* **What you are asked to do**: Work out how many lines in the data below contain the string "sidebar", and reply with that figure alone.

---- Supplied material

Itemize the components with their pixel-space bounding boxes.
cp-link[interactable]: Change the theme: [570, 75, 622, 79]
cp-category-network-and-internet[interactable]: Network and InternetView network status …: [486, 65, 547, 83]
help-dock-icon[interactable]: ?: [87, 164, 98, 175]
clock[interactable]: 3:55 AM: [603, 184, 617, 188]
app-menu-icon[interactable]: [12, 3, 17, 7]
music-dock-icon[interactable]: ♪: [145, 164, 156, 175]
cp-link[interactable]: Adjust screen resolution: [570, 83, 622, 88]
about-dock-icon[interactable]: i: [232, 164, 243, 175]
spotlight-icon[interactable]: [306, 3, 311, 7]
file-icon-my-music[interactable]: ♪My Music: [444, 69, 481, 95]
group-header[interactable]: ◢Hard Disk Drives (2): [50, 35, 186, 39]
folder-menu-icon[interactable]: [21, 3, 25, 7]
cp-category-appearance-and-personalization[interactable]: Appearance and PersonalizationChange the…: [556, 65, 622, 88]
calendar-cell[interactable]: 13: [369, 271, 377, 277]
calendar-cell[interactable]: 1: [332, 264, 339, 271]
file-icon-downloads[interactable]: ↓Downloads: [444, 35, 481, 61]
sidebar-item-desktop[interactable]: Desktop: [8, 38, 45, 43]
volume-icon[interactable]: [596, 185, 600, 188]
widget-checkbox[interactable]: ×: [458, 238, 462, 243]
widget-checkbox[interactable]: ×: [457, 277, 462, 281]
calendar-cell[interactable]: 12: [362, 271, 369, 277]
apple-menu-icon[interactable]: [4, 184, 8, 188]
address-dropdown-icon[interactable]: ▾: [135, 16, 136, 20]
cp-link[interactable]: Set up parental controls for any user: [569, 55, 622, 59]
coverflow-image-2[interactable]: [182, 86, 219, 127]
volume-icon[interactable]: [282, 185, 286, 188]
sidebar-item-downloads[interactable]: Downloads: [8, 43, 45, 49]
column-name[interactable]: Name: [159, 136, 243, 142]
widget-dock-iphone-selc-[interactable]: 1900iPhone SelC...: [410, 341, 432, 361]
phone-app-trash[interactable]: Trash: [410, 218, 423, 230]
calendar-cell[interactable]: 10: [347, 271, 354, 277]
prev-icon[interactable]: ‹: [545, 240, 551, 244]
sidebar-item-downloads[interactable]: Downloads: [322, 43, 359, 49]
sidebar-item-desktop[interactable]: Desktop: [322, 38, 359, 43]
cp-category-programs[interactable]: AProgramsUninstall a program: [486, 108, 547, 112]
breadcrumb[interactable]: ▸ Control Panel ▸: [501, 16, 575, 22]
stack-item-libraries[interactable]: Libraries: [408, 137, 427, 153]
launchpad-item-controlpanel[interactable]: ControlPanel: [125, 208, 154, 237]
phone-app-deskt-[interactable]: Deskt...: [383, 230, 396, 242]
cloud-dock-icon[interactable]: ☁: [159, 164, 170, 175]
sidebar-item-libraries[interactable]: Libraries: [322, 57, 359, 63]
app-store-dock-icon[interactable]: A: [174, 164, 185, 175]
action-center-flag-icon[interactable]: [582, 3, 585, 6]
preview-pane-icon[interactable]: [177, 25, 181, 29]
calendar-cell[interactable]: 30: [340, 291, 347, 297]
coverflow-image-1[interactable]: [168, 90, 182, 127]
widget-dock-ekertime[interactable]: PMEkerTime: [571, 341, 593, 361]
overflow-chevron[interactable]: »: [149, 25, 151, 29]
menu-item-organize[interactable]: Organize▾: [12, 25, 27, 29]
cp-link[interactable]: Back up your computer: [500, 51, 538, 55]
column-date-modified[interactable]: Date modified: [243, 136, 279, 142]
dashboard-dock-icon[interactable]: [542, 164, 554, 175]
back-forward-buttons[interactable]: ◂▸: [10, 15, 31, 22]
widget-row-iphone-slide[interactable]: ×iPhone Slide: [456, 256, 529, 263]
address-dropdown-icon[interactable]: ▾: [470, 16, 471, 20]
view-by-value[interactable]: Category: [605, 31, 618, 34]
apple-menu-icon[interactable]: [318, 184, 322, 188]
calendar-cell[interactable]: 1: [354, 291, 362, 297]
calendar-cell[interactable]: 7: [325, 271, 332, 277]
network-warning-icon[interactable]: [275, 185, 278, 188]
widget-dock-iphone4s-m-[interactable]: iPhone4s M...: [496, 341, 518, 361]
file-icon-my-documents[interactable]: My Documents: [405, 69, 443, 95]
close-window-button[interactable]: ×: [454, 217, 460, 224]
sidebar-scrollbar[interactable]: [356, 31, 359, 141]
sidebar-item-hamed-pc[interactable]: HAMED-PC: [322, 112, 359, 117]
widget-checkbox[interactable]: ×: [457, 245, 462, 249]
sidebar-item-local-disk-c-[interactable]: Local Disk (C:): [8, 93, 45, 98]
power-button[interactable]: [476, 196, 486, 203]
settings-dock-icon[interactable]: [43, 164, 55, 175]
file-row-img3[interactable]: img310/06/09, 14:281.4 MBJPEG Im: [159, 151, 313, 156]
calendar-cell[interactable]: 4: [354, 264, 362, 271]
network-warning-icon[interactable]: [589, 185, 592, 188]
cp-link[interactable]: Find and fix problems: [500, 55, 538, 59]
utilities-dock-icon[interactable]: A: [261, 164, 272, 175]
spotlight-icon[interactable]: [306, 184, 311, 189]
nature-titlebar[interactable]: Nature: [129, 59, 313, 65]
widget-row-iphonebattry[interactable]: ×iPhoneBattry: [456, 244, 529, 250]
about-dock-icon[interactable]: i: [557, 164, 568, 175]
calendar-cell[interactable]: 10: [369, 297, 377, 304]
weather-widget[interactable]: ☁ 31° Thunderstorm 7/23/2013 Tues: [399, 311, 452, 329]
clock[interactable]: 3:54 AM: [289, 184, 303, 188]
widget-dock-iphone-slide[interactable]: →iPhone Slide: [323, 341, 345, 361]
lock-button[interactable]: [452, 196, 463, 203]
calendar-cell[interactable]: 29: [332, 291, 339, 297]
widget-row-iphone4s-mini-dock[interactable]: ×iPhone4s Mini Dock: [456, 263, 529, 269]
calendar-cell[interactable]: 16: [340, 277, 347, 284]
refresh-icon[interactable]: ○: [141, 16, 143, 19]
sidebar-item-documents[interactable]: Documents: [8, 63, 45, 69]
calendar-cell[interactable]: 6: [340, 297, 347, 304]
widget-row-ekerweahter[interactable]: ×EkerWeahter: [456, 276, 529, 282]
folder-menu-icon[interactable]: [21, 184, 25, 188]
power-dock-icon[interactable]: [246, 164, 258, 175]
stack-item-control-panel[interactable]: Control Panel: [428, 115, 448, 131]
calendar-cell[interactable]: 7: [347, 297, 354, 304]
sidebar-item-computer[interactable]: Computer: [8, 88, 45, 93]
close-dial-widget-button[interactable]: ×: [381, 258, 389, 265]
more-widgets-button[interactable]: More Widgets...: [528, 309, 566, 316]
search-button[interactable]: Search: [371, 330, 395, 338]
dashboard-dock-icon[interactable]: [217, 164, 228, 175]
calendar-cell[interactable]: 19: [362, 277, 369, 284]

--------
---- Supplied material

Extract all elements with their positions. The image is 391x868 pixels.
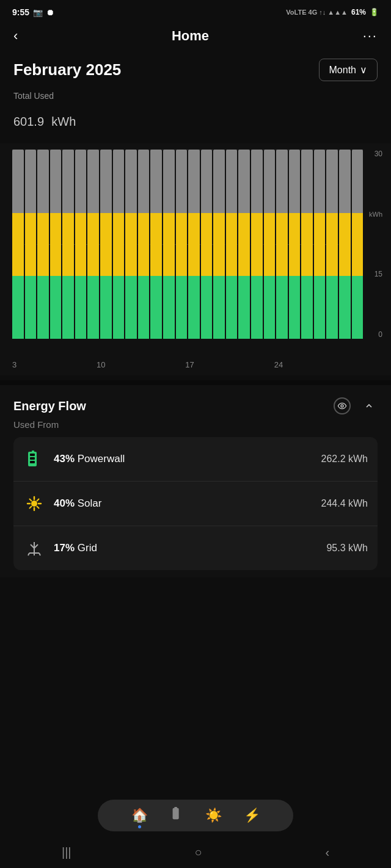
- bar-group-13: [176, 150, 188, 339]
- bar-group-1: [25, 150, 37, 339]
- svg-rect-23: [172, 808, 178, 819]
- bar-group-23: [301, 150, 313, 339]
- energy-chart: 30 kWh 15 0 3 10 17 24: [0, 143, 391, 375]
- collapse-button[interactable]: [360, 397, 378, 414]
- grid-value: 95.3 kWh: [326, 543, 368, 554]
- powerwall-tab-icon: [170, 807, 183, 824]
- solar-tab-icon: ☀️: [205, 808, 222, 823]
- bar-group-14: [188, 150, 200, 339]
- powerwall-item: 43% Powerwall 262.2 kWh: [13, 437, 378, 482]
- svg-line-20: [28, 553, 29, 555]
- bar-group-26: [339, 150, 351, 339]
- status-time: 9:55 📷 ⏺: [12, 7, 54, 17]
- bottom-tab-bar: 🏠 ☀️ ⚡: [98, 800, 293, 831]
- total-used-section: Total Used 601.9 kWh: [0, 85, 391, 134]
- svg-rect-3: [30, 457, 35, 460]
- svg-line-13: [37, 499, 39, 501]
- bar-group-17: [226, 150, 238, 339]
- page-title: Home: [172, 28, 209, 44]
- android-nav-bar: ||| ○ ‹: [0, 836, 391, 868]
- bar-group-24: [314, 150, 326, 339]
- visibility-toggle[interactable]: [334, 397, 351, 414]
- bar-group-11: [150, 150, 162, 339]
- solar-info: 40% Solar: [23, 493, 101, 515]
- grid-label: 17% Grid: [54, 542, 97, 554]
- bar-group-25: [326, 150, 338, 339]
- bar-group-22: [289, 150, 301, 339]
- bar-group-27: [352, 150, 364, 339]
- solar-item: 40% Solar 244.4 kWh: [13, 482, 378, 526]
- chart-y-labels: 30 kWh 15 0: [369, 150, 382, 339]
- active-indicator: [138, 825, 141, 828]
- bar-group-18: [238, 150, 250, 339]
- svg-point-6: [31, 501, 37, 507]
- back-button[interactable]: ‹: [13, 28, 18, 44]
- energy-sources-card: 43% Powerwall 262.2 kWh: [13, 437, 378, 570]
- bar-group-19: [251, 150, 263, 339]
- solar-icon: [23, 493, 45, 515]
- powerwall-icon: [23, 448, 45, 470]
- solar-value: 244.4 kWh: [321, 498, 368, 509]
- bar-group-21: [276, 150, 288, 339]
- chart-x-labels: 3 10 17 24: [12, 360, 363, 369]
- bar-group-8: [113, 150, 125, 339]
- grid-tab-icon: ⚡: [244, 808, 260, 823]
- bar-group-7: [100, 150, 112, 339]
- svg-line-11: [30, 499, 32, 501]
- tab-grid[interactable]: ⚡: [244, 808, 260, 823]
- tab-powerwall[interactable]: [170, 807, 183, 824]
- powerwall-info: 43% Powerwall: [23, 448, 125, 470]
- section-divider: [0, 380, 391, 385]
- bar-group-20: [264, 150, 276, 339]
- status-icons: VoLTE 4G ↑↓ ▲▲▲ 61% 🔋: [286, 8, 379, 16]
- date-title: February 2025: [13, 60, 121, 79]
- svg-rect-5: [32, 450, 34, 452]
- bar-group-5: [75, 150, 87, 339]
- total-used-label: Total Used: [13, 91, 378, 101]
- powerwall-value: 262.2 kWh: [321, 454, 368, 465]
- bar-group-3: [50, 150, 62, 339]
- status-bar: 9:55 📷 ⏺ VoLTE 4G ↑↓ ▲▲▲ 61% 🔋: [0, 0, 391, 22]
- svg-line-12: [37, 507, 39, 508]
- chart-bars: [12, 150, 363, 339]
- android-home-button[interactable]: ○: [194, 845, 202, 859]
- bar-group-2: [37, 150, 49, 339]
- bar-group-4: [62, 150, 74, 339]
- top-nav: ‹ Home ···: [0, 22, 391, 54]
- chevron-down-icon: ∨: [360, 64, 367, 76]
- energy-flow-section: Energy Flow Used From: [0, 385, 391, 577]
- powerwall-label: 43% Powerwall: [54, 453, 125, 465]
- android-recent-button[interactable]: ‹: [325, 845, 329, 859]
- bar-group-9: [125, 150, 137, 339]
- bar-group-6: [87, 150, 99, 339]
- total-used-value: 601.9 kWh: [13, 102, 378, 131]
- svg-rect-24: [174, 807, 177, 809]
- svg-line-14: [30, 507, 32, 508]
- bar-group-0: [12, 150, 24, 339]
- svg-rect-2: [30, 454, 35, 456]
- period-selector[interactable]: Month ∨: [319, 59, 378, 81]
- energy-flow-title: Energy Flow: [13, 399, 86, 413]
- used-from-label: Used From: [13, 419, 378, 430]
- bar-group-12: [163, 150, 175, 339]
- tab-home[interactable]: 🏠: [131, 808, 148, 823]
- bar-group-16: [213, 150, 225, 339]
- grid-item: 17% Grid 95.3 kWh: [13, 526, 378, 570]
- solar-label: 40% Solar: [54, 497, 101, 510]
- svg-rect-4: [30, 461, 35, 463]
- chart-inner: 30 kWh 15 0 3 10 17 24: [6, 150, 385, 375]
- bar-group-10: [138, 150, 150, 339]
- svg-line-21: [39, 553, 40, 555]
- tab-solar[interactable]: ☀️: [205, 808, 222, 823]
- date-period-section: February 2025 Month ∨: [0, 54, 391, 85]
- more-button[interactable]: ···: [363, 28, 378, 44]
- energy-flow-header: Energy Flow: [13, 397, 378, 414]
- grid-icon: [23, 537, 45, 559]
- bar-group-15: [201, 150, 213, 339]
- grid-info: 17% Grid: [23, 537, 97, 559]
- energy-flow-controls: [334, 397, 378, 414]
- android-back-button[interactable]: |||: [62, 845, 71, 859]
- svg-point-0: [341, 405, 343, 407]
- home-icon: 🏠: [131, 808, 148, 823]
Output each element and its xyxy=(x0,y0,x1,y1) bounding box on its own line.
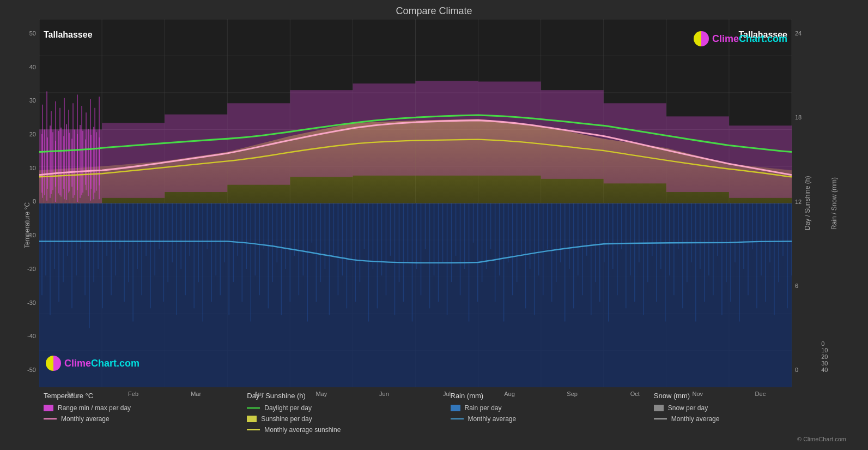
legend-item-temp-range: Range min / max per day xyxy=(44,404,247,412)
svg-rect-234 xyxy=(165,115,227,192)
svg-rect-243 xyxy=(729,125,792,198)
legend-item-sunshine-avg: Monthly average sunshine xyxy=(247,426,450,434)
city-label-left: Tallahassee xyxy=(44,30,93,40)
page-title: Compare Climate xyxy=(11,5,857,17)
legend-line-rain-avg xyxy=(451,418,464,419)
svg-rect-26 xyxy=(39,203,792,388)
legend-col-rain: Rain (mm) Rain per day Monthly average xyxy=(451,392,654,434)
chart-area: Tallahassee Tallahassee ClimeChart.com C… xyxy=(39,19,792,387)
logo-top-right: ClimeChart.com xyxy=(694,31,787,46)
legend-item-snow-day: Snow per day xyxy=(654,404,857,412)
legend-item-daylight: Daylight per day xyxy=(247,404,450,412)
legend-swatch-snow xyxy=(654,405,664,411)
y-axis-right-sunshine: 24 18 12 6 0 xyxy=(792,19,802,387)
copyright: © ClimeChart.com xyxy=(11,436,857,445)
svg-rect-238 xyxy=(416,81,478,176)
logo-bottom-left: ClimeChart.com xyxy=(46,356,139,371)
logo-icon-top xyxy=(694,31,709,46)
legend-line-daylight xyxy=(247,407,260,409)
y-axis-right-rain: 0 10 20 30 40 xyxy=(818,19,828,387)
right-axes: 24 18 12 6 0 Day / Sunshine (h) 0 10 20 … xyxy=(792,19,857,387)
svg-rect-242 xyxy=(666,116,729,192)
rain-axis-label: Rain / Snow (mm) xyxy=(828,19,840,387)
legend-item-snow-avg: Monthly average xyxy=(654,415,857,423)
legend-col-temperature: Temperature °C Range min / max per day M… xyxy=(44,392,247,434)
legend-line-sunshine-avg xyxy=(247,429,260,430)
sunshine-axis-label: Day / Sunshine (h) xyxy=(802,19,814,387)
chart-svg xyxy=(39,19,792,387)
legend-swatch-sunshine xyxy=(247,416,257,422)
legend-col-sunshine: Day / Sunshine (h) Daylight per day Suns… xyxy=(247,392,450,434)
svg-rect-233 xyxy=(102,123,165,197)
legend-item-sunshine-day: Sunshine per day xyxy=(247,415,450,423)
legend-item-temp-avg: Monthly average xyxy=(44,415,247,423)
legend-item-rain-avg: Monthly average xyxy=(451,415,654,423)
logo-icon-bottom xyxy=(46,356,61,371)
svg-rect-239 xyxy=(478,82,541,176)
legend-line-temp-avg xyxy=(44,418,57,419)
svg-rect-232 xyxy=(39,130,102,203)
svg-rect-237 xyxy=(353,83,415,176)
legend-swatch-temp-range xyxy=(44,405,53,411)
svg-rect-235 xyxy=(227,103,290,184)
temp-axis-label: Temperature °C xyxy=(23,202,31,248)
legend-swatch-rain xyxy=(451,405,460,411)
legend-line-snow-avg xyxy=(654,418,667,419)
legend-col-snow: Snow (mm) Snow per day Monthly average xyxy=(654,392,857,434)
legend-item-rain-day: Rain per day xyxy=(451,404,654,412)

--------

* **Solution for this problem**: 10